I also want to emphasize that energy efficiency is another way you can be greener and in this case save money. Often combining energy efficiency with a switch to all green power gives you a net savings while making you about as green as can be, your car aside.
First, get a home energy audit. This is the best way to find ways to save energy and save money. The US Department of Energy has suggestions for a do-it-yourself (cheaper but not as effective) audit as well as how to get a professional audit (costs money but will find more effective ways of saving you money in the long run).
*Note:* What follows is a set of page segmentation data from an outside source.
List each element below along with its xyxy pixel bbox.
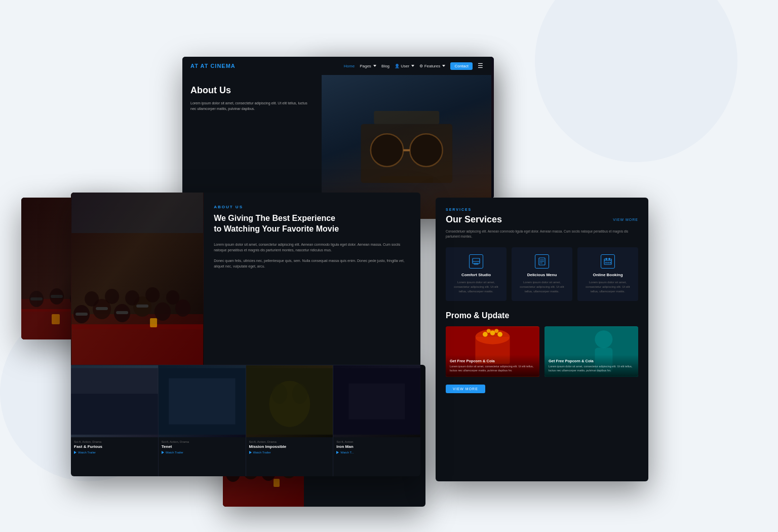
- svg-rect-1: [374, 111, 439, 124]
- movie-info-1: Sci-fi, Action, Drama Fast & Furious Wat…: [71, 437, 158, 457]
- service-name-booking: Online Booking: [582, 273, 633, 277]
- svg-point-40: [166, 290, 179, 305]
- movie-grid: Sci-fi, Action, Drama Fast & Furious Wat…: [71, 365, 420, 476]
- card-services: SERVICES Our Services VIEW MORE Consecte…: [436, 198, 648, 481]
- service-card-comfort: Comfort Studio Lorem ipsum dolor sit ame…: [446, 247, 507, 301]
- nav-features[interactable]: ⚙ Features: [419, 64, 445, 68]
- play-icon-2: [162, 451, 164, 454]
- watch-trailer-2[interactable]: Watch Trailer: [162, 451, 243, 454]
- main-scene: AT AT CINEMA Home Pages Blog 👤 User ⚙ Fe…: [0, 0, 778, 532]
- services-header: Our Services VIEW MORE: [446, 214, 638, 225]
- svg-rect-42: [71, 394, 158, 435]
- contact-button[interactable]: Contact: [450, 62, 473, 70]
- navbar-logo: AT AT CINEMA: [190, 63, 236, 69]
- svg-point-38: [125, 290, 139, 306]
- svg-rect-31: [75, 313, 88, 316]
- nav-blog[interactable]: Blog: [381, 64, 390, 68]
- watch-trailer-3[interactable]: Watch Trailer: [249, 451, 330, 454]
- svg-point-74: [595, 330, 612, 348]
- svg-rect-62: [605, 262, 607, 263]
- movie-item-3: Sci-fi, Action, Drama Mission Impossible…: [246, 365, 334, 476]
- movie-title-4: Iron Man: [336, 444, 417, 449]
- watch-trailer-4[interactable]: Watch T...: [336, 451, 417, 454]
- promo-overlay-1: Get Free Popcorn & Cola Lorem ipsum dolo…: [446, 355, 539, 376]
- movie-item-4: Sci-fi, Action Iron Man Watch T...: [333, 365, 420, 476]
- promo-card-1: Get Free Popcorn & Cola Lorem ipsum dolo…: [446, 326, 539, 377]
- promo-text-1: Lorem ipsum dolor sit amet, consectetur …: [450, 365, 535, 372]
- svg-rect-58: [604, 259, 611, 264]
- svg-point-68: [483, 332, 488, 337]
- cinema-audience-section: [71, 193, 204, 365]
- svg-rect-61: [609, 258, 610, 260]
- nav-user[interactable]: 👤 User: [395, 64, 414, 68]
- menu-icon[interactable]: ☰: [478, 62, 483, 69]
- svg-rect-32: [96, 307, 108, 310]
- service-name-menu: Delicious Menu: [517, 273, 567, 277]
- svg-point-3: [410, 134, 443, 167]
- service-name-comfort: Comfort Studio: [451, 273, 501, 277]
- svg-rect-35: [150, 318, 157, 327]
- svg-rect-50: [349, 384, 405, 420]
- services-label: SERVICES: [446, 208, 638, 211]
- svg-rect-34: [136, 305, 148, 308]
- svg-rect-52: [474, 263, 478, 264]
- movie-genre-1: Sci-fi, Action, Drama: [74, 440, 155, 443]
- service-card-booking: Online Booking Lorem ipsum dolor sit ame…: [577, 247, 638, 301]
- svg-point-71: [487, 329, 491, 333]
- svg-rect-17: [52, 314, 60, 324]
- movie-thumb-fast-furious: [71, 365, 158, 437]
- service-cards-container: Comfort Studio Lorem ipsum dolor sit ame…: [446, 247, 638, 301]
- about-label: ABOUT US: [214, 205, 410, 209]
- bg-blob-top-right: [535, 0, 737, 162]
- service-card-menu: Delicious Menu Lorem ipsum dolor sit ame…: [512, 247, 572, 301]
- main-heading: We Giving The Best Experience to Watchin…: [214, 213, 410, 235]
- movie-thumb-tenet: [159, 365, 246, 437]
- svg-point-36: [85, 291, 99, 307]
- promo-title-1: Get Free Popcorn & Cola: [450, 359, 535, 363]
- movie-title-2: Tenet: [162, 444, 243, 449]
- svg-rect-44: [169, 378, 235, 425]
- movie-thumb-iron-man: [333, 365, 420, 437]
- navbar-nav: Home Pages Blog 👤 User ⚙ Features Contac…: [344, 62, 483, 70]
- promo-title: Promo & Update: [446, 311, 638, 320]
- movie-thumb-mission: [246, 365, 333, 437]
- play-icon-3: [249, 451, 252, 454]
- play-icon-1: [74, 451, 76, 454]
- watch-trailer-1[interactable]: Watch Trailer: [74, 451, 155, 454]
- svg-rect-64: [609, 262, 611, 263]
- service-text-menu: Lorem ipsum dolor sit amet, consectetur …: [517, 280, 567, 294]
- about-info-section: ABOUT US We Giving The Best Experience t…: [204, 193, 420, 365]
- svg-rect-19: [51, 295, 63, 298]
- svg-point-72: [494, 329, 498, 333]
- movie-info-4: Sci-fi, Action Iron Man Watch T...: [333, 437, 420, 457]
- services-title: Our Services: [446, 214, 502, 225]
- movie-genre-3: Sci-fi, Action, Drama: [249, 440, 330, 443]
- main-paragraph-1: Lorem ipsum dolor sit amet, consectetur …: [214, 242, 410, 253]
- svg-point-47: [271, 384, 287, 404]
- about-heading: About Us: [190, 85, 314, 96]
- svg-rect-63: [607, 262, 609, 263]
- svg-rect-86: [274, 479, 280, 487]
- view-more-link[interactable]: VIEW MORE: [613, 218, 638, 221]
- movie-genre-2: Sci-fi, Action, Drama: [162, 440, 243, 443]
- nav-pages[interactable]: Pages: [360, 64, 376, 68]
- nav-home[interactable]: Home: [344, 64, 355, 68]
- play-icon-4: [336, 451, 339, 454]
- navbar: AT AT CINEMA Home Pages Blog 👤 User ⚙ Fe…: [182, 57, 491, 75]
- about-description: Lorem ipsum dolor sit amet, consectetur …: [190, 101, 314, 111]
- movie-title-1: Fast & Furious: [74, 444, 155, 449]
- promo-text-2: Lorem ipsum dolor sit amet, consectetur …: [549, 365, 634, 372]
- movie-item-2: Sci-fi, Action, Drama Tenet Watch Traile…: [159, 365, 246, 476]
- promo-title-2: Get Free Popcorn & Cola: [549, 359, 634, 363]
- service-text-booking: Lorem ipsum dolor sit amet, consectetur …: [582, 280, 633, 294]
- svg-rect-60: [606, 258, 607, 260]
- promo-card-2: Get Free Popcorn & Cola Lorem ipsum dolo…: [544, 326, 638, 377]
- svg-point-2: [370, 134, 403, 167]
- movie-title-3: Mission Impossible: [249, 444, 330, 449]
- svg-point-48: [292, 384, 307, 404]
- services-description: Consectetuer adipiscing elit. Aenean com…: [446, 229, 638, 239]
- movie-item-1: Sci-fi, Action, Drama Fast & Furious Wat…: [71, 365, 159, 476]
- view-more-button[interactable]: VIEW MORE: [446, 385, 485, 393]
- promo-cards-container: Get Free Popcorn & Cola Lorem ipsum dolo…: [446, 326, 638, 377]
- movie-genre-4: Sci-fi, Action: [336, 440, 417, 443]
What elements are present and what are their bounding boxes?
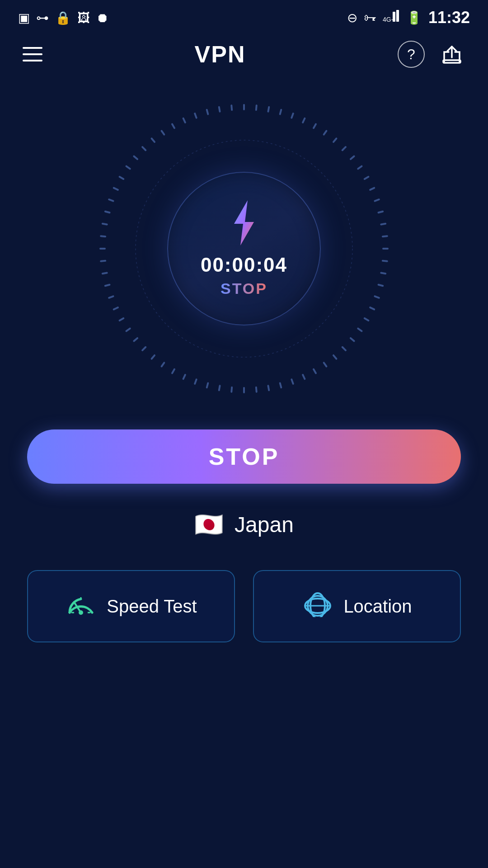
country-flag: 🇯🇵 (194, 511, 224, 538)
svg-line-53 (114, 307, 118, 309)
svg-line-18 (375, 199, 379, 201)
svg-line-32 (333, 355, 336, 359)
svg-line-33 (324, 363, 327, 366)
svg-line-8 (291, 113, 293, 118)
svg-line-11 (324, 131, 327, 135)
center-circle[interactable]: 00:00:04 STOP (167, 172, 321, 326)
svg-line-74 (219, 107, 220, 112)
svg-line-72 (195, 113, 196, 118)
stop-button[interactable]: STOP (27, 429, 461, 484)
signal-icon: 4G+ (383, 8, 400, 28)
timer-display: 00:00:04 (201, 254, 287, 276)
svg-line-13 (343, 147, 346, 150)
status-bar: ▣ ⊶ 🔒 🖼 ⏺ ⊖ 🗝 4G+ 🔋 11:32 (0, 0, 488, 32)
lock-icon: 🔒 (55, 10, 71, 25)
svg-line-28 (365, 318, 369, 321)
svg-line-52 (120, 318, 124, 321)
help-button[interactable]: ? (398, 41, 425, 68)
svg-rect-3 (443, 60, 460, 63)
svg-line-39 (256, 387, 257, 392)
lightning-icon (226, 200, 262, 245)
svg-line-10 (314, 124, 316, 128)
svg-marker-77 (234, 200, 254, 245)
svg-line-23 (383, 261, 387, 261)
bottom-buttons: Speed Test Location (27, 570, 461, 642)
svg-line-12 (333, 138, 336, 142)
svg-line-19 (379, 212, 383, 213)
svg-line-70 (172, 124, 174, 128)
app-title: VPN (195, 41, 246, 68)
svg-line-25 (379, 285, 383, 286)
status-time: 11:32 (428, 8, 470, 27)
svg-line-17 (370, 188, 374, 190)
sim-icon: ▣ (18, 10, 30, 25)
svg-line-24 (381, 273, 385, 274)
svg-line-65 (127, 166, 130, 169)
svg-line-73 (207, 110, 208, 114)
svg-line-31 (343, 347, 346, 350)
svg-line-20 (381, 224, 385, 225)
svg-line-41 (231, 387, 232, 392)
circle-timer-container[interactable]: // This will be done via circle elements… (90, 95, 398, 402)
speed-test-button[interactable]: Speed Test (27, 570, 235, 642)
svg-line-49 (142, 347, 145, 350)
top-nav: VPN ? (0, 32, 488, 77)
svg-line-34 (314, 369, 316, 373)
svg-line-69 (162, 131, 164, 135)
menu-line-2 (23, 53, 42, 55)
svg-line-7 (280, 110, 282, 114)
svg-line-36 (291, 379, 293, 383)
svg-line-56 (103, 273, 107, 274)
svg-line-29 (358, 329, 361, 331)
help-icon: ? (407, 46, 415, 63)
image-icon: 🖼 (77, 10, 90, 25)
svg-line-38 (268, 386, 269, 390)
svg-line-68 (152, 138, 155, 142)
svg-line-43 (207, 383, 208, 388)
svg-line-26 (375, 296, 379, 297)
svg-line-66 (134, 156, 137, 159)
share-icon (441, 43, 463, 66)
svg-line-64 (120, 177, 124, 179)
svg-line-48 (152, 355, 155, 359)
status-left-icons: ▣ ⊶ 🔒 🖼 ⏺ (18, 10, 109, 25)
svg-line-30 (351, 338, 354, 341)
svg-line-67 (142, 147, 145, 150)
menu-line-1 (23, 47, 42, 49)
menu-line-3 (23, 60, 42, 61)
svg-line-6 (268, 107, 269, 112)
svg-line-45 (183, 375, 185, 379)
nav-actions: ? (398, 41, 465, 68)
svg-line-27 (370, 307, 374, 309)
share-button[interactable] (438, 41, 465, 68)
svg-rect-1 (393, 12, 395, 22)
svg-line-37 (280, 383, 282, 388)
svg-line-47 (162, 363, 164, 366)
svg-point-79 (79, 610, 83, 615)
svg-line-51 (127, 329, 130, 331)
main-content: // This will be done via circle elements… (0, 77, 488, 642)
svg-line-46 (172, 369, 174, 373)
timer-stop-label: STOP (221, 280, 267, 297)
svg-line-50 (134, 338, 137, 341)
battery-icon: 🔋 (406, 10, 422, 25)
svg-line-21 (383, 236, 387, 236)
svg-line-57 (101, 261, 105, 261)
svg-line-5 (256, 105, 257, 110)
location-icon (302, 590, 333, 623)
svg-line-71 (183, 118, 185, 123)
svg-line-14 (351, 156, 354, 159)
svg-line-54 (109, 296, 113, 297)
svg-line-63 (114, 188, 118, 190)
svg-line-62 (109, 199, 113, 201)
svg-line-59 (101, 236, 105, 236)
vpn-key-icon: 🗝 (364, 10, 376, 25)
status-right-icons: ⊖ 🗝 4G+ 🔋 11:32 (347, 8, 470, 28)
speed-test-label: Speed Test (107, 596, 197, 617)
svg-line-42 (219, 386, 220, 390)
svg-line-35 (303, 375, 305, 379)
menu-button[interactable] (23, 47, 42, 61)
svg-rect-2 (396, 10, 399, 22)
location-label: Location (343, 596, 412, 617)
location-button[interactable]: Location (253, 570, 461, 642)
You should also switch your light bulbs from the old, inefficient incandescent bulbs to new, cleaner, MUCH more efficient compact fluorescent bulbs. When my wife and I did this our energy bill went down by 30% immediately. We saved a huge amount by making the switch. Compact fluorescents are a bit more expensive than incandescent, but they last MUCH longer and use MUCH less energy so you save a lot in the long run.
The savings from switching to compact fluorescents alone can be enough to more than offset the cost of buying all green energy. And if you add some of the other energy efficiency savings, you will never even notice the cost of buying green energy. And you will be helping revitalize America's economy and environment, providing one of the best gifts you can give your children and grandchildren.
Take these three steps to saving money and going green. You can be part of the solution, reducing pollution AND creating American jobs.